Location: Crop Genetics and Breeding Research
Title: Evaluation of hybrid sweet sorghum as a biofuel crop for the southeast USA Authors
Submitted to: Agronomy Abstracts
Publication Type: Abstract Only
Publication Acceptance Date: June 26, 2013
Publication Date: November 4, 2013
Citation: Knoll, J.E., Anderson, W.F. 2013. Evaluation of hybrid sweet sorghum as a biofuel crop for the southeast USA. ASA-CSSA-SSSA Annual Meetings, Tampa, FL, Nov. 3-6, 2013.https://scisoc.confex.com/scisoc/2013am/webprogram/Paper78127.htm. Interpretive Summary: not required
Technical Abstract: Sweet sorghum (Sorghum bicolor) has potential as a multi-purpose biofuel crop in the Southeast USA. The sugars from the juice can be easily fermented into ethanol or used to produce other chemicals, while the bagasse could be burned in boilers for energy or used for cellulosic ethanol. The grain and leaf portions could be utilized as livestock feed. The crop is more tolerant of heat and drought than corn (Zea mays), and requires less N fertilizer. Despite its advantages, all current cultivars are pure lines that produce little seed on very tall plants, which is a major limitation to development of a sweet sorghum-based biofuel industry.
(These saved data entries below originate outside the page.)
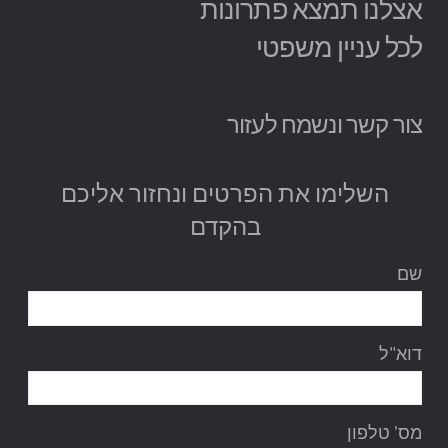
אצלנו תמצא פתרונות
לכל עניין משפטי
צור קשר ונשמח לעזור
השלימו את הפרטים ונחזור אליכם
בהקדם
שם
דוא"ל
מס' טלפון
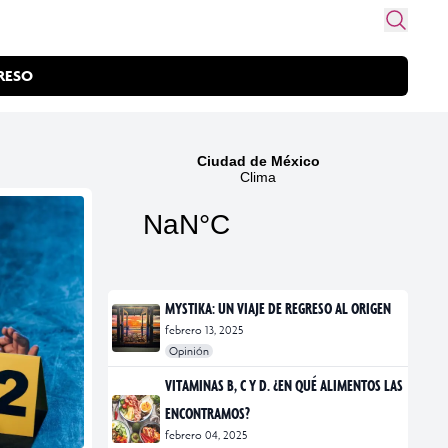
RESO
MYSTIKA: UN VIAJE DE REGRESO AL ORIGEN
febrero 13, 2025
Opinión
#exposiciones
#fotografía
VITAMINAS B, C Y D. ¿EN QUÉ ALIMENTOS LAS
ENCONTRAMOS?
febrero 04, 2025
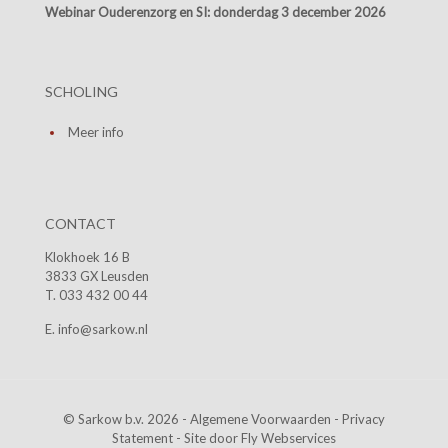
Webinar Ouderenzorg en SI:
donderdag 3 december 2026
SCHOLING
Meer info
CONTACT
Klokhoek 16 B
3833 GX Leusden
T. 033 432 00 44
E. info@sarkow.nl
© Sarkow b.v. 2026 -
Algemene Voorwaarden
-
Privacy
Statement
- Site door
Fly Webservices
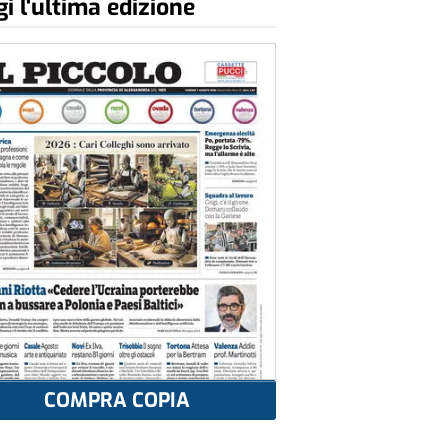
i l'ultima edizione
COMPRA COPIA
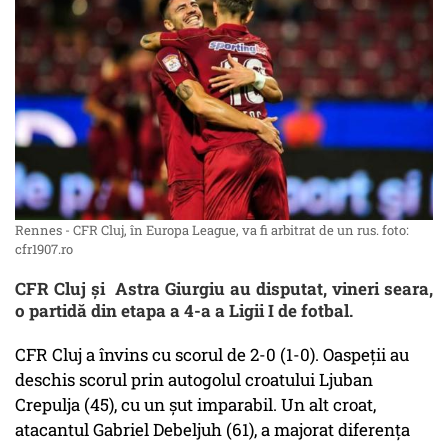
Rennes - CFR Cluj, în Europa League, va fi arbitrat de un rus. foto:
cfr1907.ro
CFR Cluj și Astra Giurgiu au disputat, vineri seara,
o partidă din etapa a 4-a a Ligii I de fotbal.
CFR Cluj a învins cu scorul de 2-0 (1-0). Oaspeţii au
deschis scorul prin autogolul croatului Ljuban
Crepulja (45), cu un şut imparabil. Un alt croat,
atacantul Gabriel Debeljuh (61), a majorat diferenţa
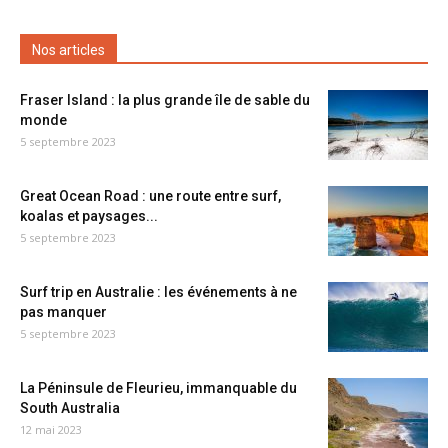
Nos articles
Fraser Island : la plus grande île de sable du
monde
5 septembre 2023
Great Ocean Road : une route entre surf,
koalas et paysages...
5 septembre 2023
Surf trip en Australie : les événements à ne
pas manquer
5 septembre 2023
La Péninsule de Fleurieu, immanquable du
South Australia
12 mai 2023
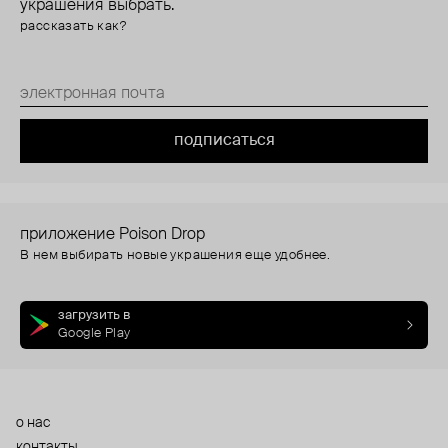
украшения выбрать.
рассказать как?
подписаться
приложение Poison Drop
В нем выбирать новые украшения еще удобнее.
загрузить в
Google Play
о нас
контакты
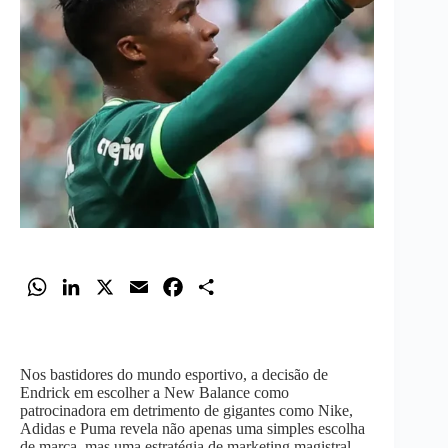
W
L
X
E
F
S
h
i
m
a
h
a
n
a
c
a
t
k
i
e
r
Nos bastidores do mundo esportivo, a decisão de
s
e
l
b
e
Endrick em escolher a New Balance como
patrocinadora em detrimento de gigantes como Nike,
A
d
o
Adidas e Puma revela não apenas uma simples escolha
p
I
o
de marca, mas uma estratégia de marketing magistral.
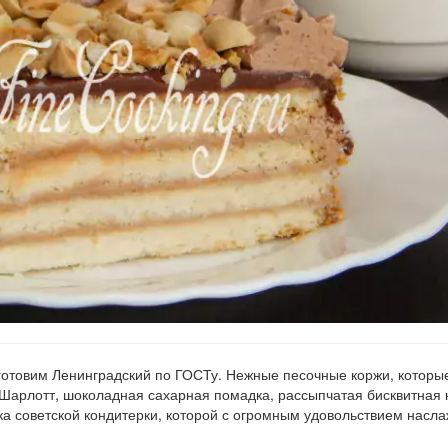
готовим Ленинградский по ГОСТу. Нежные песочные коржи, которые
а Шарлотт, шоколадная сахарная помадка, рассыпчатая бисквитная 
а советской кондитерки, которой с огромным удовольствием насл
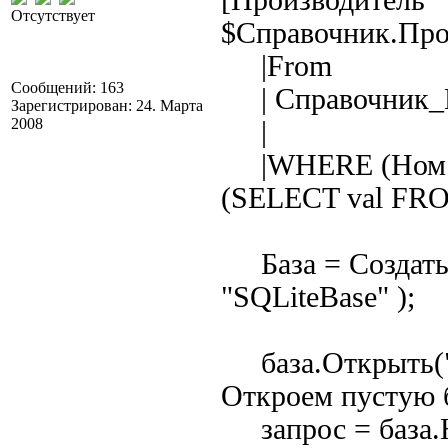
[Производитель
Отсутствует
$Справочник.Про
|From
Сообщений: 163
| Справочник_Н
Зарегистрирован: 24. Марта
2008
|
|WHERE (Ном.П
(SELECT val FRO
База = Создать
"SQLiteBase" );
база.Открыть(":
Откроем пустую 
запрос = база.Н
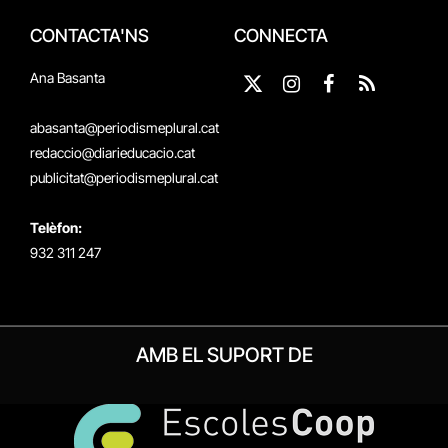
CONTACTA'NS
CONNECTA
Ana Basanta
X
Instagram
Facebook
RSS
(Twitter)
abasanta@periodismeplural.cat
redaccio@diarieducacio.cat
publicitat@periodismeplural.cat
Telèfon:
932 311 247
AMB EL SUPORT DE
There is a need to develop hybrid seed production on short-statured seed parents. Hybrids should also be more productive than pure lines. A test was conducted at Tifton, GA to assess the potential for heterosis and combining ability in some of the currently-available sweet sorghum germplasm. A Design II mating design was constructed using three male-sterile (A-line) seed parents as females and 19 pollen parents as males to generate 57 hybrids. In 2012 all the hybrids, male parents, and the male-fertile (B-line) versions of the females were planted in a randomized complete block design with two replications. Each plot consisted of two rows. One row was used for sampling, while the other was harvested for total biomass at the end of the test. Over the course of the growing season, juice BRIX was sampled at regular intervals to monitor sugar production. At harvest, a sample of three stalks was taken from each plot, and these were separated into leaves, stalk, and panicle. The juice was extracted from the stalks with a roller mill and was quantified. Other traits measured included plant height, lodging score, and days to 50% anthesis.